India’s defense ministry has unveiled a new set of rules aimed at boosting the country’s indigenous defense industry by making procurement from foreign vendors only a last option.

The Defense Acquisition Council (DAC), the top decision-making body of India’s defense ministry, has cleared amendments to the Defense Procurement Procedure (DPP) to give priority to domestic public and private sector firms for major military procurements, thus reducing the country’s dependence on imports.

“The only way forward for the country is rapid indigenization of defense products, with both the public and the private sectors playing pivotal roles in this endeavor,” Defense Minister A.K. Antony says. Increased indigenization is important for the armed forces so that they have access to reliable supply chains in times of urgent need, Antony says.

Under the amended rules, the DAC has laid down a preferred order for procurement, with direct purchase from abroad as the final option. “Preference for indigenous procurement has now been made a part of DPP through an amendment that provides for a preferred order of categorization, with global cases being a choice of last resort,” defense ministry spokesman Sitanshu Kar says.

The first option will be to buy from India, followed by “buy and make India,” in which private and public sector firms can team with foreign vendors to produce foreign-developed military equipment within the country. Other less desirable options include “buy and make with transfer of technology,” and “buy global,” Kar says.

The armed forces will have to clearly state the reason for choosing options farther down the list. The new rules say that all deviations from the procurement procedure will now need to be approved by the DAC, which is headed by the defense minister and includes three service chiefs as members. Until now, the defense minister alone could give such permission.

The new policy will also end the monopoly of state-owned firms and ordnance factories in the defense sector, since private firms will be allowed to compete for maintenance and repair of systems procured from abroad.

“This is expected to have a positive impact on private sector participation in maintenance, repairs and overhaul work,” Kar says. 

The new rules are also aimed at boosting transparency in defense deals, to avoid controversies such as the bribery scandal surrounding the AW101 VIP helicopter deal with Finmeccanica subsidiary AgustaWestland

In February, Defense Minister A.K. Antony said India would reconsider its policies on defense production and procurement to lessen reliance on imported weapons and make vendors more accountable. India opened its defense industry for 100% private sector participation, subject to licensing, in 2001. Under the new rules, the defense ministry has added more clarity to the licensing process by saying that dual-use items will not require licensing.

The government’s decision was welcomed by the Federation of Indian Chambers of Commerce and Industry (Ficci). “Clarity in the definition of indigenous content and resolution of issues related to taxes and duties with respect to the private sector are welcome steps,” said Didar Singh, Ficci’s secretary general.

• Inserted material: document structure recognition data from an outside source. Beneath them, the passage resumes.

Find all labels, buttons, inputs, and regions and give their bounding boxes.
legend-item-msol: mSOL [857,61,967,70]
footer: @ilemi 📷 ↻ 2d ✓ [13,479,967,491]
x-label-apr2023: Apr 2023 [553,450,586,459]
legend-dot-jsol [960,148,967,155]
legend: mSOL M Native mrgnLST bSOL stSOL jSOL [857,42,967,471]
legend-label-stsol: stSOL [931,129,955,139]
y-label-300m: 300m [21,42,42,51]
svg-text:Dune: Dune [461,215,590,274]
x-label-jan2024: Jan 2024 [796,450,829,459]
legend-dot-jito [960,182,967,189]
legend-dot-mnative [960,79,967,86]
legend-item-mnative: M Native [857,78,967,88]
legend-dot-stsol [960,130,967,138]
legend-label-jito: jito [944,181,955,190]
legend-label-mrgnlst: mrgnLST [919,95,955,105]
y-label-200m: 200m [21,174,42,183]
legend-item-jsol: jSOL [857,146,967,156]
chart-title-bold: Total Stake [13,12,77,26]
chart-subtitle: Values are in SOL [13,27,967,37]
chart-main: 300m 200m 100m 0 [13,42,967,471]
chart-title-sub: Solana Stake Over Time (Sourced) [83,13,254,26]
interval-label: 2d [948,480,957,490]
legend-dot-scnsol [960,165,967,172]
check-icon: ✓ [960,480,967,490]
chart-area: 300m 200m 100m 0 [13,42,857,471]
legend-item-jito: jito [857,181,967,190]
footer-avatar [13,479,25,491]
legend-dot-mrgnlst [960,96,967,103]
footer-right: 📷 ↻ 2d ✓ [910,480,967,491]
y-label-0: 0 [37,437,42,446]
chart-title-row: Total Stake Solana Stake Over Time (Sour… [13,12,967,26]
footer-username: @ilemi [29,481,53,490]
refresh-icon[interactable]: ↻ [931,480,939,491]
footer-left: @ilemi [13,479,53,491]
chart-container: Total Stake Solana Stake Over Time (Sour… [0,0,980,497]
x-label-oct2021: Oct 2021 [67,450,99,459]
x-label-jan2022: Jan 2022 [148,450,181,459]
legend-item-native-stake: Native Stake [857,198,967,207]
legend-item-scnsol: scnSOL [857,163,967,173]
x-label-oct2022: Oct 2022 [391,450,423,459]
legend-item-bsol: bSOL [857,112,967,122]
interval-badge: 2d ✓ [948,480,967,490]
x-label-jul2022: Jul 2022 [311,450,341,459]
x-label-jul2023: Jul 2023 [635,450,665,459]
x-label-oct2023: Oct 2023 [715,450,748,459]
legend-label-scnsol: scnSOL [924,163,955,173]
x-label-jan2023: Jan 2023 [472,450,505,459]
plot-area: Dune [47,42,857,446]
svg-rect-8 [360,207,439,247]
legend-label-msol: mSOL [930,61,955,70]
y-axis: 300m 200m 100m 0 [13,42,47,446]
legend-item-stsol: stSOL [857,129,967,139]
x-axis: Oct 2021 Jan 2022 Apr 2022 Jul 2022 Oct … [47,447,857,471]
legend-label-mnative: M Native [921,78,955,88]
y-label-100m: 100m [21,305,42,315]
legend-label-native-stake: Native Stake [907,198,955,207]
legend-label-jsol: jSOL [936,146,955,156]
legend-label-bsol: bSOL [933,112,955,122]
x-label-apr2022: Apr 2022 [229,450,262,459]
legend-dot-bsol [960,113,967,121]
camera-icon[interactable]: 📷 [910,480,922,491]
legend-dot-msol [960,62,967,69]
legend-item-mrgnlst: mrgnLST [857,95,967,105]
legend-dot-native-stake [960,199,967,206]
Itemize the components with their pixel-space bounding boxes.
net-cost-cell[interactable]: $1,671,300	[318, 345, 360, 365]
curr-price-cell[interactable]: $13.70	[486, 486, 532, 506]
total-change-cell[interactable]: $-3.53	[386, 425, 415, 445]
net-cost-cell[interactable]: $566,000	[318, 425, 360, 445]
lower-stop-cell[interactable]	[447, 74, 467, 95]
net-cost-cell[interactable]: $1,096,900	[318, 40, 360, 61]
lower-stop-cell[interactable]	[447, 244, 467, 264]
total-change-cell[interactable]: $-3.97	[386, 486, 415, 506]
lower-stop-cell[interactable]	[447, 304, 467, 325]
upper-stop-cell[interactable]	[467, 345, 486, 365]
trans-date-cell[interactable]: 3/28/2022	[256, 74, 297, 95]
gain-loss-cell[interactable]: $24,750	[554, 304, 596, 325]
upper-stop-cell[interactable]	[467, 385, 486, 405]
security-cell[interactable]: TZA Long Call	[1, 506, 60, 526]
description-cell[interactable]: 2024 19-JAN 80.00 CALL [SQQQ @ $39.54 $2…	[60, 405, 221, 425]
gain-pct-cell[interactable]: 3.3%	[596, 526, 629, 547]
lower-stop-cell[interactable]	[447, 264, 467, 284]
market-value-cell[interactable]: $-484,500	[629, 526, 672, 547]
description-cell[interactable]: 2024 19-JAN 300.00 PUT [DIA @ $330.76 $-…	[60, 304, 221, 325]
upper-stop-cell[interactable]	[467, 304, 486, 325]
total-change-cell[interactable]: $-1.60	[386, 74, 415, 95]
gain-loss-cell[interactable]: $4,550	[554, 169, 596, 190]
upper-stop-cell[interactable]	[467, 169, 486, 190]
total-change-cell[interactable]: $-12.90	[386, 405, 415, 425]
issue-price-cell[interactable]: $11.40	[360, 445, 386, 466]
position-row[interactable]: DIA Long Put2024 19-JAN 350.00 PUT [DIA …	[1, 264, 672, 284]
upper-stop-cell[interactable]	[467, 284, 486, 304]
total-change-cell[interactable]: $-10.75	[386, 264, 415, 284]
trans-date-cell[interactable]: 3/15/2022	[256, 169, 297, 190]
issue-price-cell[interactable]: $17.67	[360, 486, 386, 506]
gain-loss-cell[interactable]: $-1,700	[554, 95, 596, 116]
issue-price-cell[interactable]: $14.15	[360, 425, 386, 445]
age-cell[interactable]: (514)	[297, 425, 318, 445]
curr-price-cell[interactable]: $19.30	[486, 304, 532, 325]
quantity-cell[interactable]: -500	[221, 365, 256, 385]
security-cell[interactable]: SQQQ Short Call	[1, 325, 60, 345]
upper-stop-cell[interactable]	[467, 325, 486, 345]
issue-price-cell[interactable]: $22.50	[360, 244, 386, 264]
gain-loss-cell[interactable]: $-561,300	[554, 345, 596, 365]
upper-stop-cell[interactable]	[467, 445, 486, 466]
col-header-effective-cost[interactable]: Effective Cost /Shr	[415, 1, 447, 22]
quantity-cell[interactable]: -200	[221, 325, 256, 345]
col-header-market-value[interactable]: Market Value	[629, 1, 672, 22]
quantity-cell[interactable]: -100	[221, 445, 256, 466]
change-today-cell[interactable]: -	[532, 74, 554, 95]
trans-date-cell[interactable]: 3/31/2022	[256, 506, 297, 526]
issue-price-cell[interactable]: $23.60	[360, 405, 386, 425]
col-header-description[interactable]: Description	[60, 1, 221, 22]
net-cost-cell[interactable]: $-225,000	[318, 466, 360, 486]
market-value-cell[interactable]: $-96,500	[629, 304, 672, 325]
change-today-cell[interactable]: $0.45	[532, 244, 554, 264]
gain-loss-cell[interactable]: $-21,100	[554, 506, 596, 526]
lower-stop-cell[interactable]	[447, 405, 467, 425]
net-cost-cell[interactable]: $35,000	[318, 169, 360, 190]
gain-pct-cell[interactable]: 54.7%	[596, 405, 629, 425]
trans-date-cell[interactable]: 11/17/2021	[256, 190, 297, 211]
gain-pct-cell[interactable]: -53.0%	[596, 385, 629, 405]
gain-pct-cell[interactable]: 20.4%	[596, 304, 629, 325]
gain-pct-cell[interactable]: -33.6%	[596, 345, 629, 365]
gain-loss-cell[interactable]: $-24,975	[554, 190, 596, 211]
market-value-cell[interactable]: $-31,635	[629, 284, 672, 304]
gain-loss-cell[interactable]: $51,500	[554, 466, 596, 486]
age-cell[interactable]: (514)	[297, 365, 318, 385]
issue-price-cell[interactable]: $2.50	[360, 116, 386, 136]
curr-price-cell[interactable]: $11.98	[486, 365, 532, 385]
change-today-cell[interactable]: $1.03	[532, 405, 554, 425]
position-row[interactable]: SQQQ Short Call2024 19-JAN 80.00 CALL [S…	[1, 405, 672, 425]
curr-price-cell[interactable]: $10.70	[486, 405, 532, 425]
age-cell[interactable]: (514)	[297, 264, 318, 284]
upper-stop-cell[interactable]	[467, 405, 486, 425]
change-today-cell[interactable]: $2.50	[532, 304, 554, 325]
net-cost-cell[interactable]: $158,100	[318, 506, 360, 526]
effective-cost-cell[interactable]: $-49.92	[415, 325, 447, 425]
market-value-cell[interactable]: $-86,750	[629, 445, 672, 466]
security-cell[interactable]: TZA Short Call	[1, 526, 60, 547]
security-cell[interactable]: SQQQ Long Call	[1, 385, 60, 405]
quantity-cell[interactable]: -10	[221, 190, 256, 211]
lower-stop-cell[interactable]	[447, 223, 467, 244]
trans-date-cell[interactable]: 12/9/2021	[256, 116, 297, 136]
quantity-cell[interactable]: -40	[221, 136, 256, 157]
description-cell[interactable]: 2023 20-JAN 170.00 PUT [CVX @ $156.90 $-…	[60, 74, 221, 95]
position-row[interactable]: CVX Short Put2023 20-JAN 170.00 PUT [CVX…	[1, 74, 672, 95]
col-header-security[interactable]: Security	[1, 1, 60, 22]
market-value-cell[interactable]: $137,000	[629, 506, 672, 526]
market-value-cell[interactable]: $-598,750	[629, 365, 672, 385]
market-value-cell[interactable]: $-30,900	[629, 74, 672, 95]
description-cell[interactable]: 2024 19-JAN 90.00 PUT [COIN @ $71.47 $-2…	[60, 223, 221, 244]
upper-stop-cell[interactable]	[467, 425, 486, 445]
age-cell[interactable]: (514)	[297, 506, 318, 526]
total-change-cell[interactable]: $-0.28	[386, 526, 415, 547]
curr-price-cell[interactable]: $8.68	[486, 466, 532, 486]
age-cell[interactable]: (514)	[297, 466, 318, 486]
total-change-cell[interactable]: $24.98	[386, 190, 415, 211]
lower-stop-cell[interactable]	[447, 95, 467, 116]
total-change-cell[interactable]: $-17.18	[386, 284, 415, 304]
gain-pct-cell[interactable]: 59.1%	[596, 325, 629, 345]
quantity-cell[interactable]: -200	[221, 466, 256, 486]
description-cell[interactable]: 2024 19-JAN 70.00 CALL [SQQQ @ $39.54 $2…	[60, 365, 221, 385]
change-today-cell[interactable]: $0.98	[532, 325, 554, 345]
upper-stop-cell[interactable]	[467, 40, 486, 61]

The current Indian administration is stressing private participation in the defense sector, and big industrial houses such as the Tata Group, Reliance Industries, Mahindra and Larsen & Toubro are entering the defense manufacturing sector.

India currently makes 70% of its defense purchases from foreign companies.

India took the lead from China in 2011 as the world’s largest arms importer and has remained there, according to the rankings of Sipri, a Stockholm-based defense think tank.

India has spent 782 billion rupees ($14.5 billion) on arms imports since April 2009 from countries including the U.S., Russia, Israel, Germany and the U.K., according to the defense ministry.